Leandro Gomes de Barros, morto há cem anos, é o poeta-síntese da literatura de cordel brasileira. |
A história da literatura de
cordel ou, mais especificamente, a história da editoração do corpus que viria
ser denominado literatura de cordel, no Brasil, é cheia de percalços. Sabe-se
que, antes da aventura editorial de Leandro Gomes de Barros, paraibano que
migrou para Pernambuco, e se valeu dos recursos da imprensa para popularizar os
textos poéticos escritos por ele ou por amigos próximos, os romances circulavam
em manuscritos ou faziam parte do amplo repertório das poéticas orais do
Nordeste. Sem autoria conhecida, ou mesmo atribuída, estas narrativas épicas,
líricas ou picarescas se misturavam aos velhos romances ibéricos, como Juliana e D. Jorge, O cego, D. Barão, Silvaninha ou D. Claros de Montealbar, ou aos romances da gesta do gado, com
barbatões endemoninhados e vaqueiros intrépidos. Sem contar os romances
trágicos, ligados muitas vezes ao ciclo do cangaço, envolvendo figuras
lendárias, como o valente Vilela, ou reais, mas deturpadas pela imaginação
popular, como Lucas da Feira, Zé do Vale, José Gomes, o Cabeleira, e Jesuíno
Brilhante, populares até as primeiras décadas do século XX.

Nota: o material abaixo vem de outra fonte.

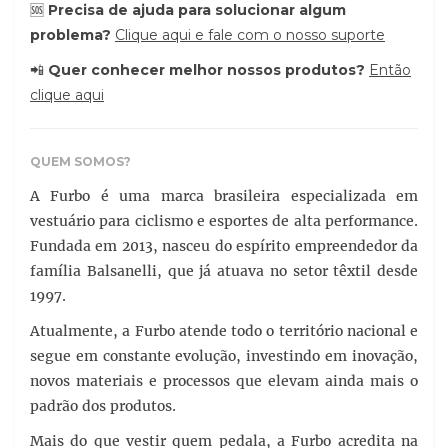
🆘
Precisa de ajuda para solucionar algum
problema?
Clique aqui e fale com o nosso suporte
📲
Quer conhecer melhor nossos produtos?
Então
clique aqui
QUEM SOMOS?
A Furbo é uma marca brasileira especializada em
vestuário para ciclismo e esportes de alta performance.
Fundada em 2013, nasceu do espírito empreendedor da
família Balsanelli, que já atuava no setor têxtil desde
1997.
Atualmente, a Furbo atende todo o território nacional e
segue em constante evolução, investindo em inovação,
novos materiais e processos que elevam ainda mais o
padrão dos produtos.
Mais do que vestir quem pedala, a Furbo acredita na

A contribuição de Leandro Gomes
de Barros, que, além de grande poeta, foi, ao lado de Francisco das Chagas
Batista, seu compadre e amigo mais próximo, editor pioneiro, é tão grande, que
podemos chamá-lo, sem chances de erro, de poeta-ponte. Não foi o primeiro autor
de cordel do Nordeste, nem o mais prolífico, mas foi a partir dele que o gênero
se estabeleceu em sua amplitude temática e como atividade editorial consistente
e tocada com profissionalismo. João Martins de Athayde que, de certa forma, o
sucedeu, ao adquirir o seu espólio em 1921, consolidou-se como um editor
obstinado, ampliando o catálogo de sua tipografia de modo substancial, e pondo
fim à forma como os cordéis, até então, eram publicados por Leandro: inacabados
e, a depender de sua extensão, publicados em dois ou mais folhetos, em
companhia de outras histórias.
Afirmar que, sem Leandro, o
cordel no Brasil não existiria é uma grosseira mistificação, um disparate. Um
desrespeito com outros autores editores contemporâneos, a exemplo do próprio
Chagas Batista. Mas o cordel, como o conhecemos, deve muito ao bardo paraibano
que, faço sempre questão de frisar, nunca foi um demiurgo, e sim um desbravador
que fez de uma seara inculta um celeiro abarrotado de versos-sementes. Sementes
que ainda nos nutrem e nos sustentam.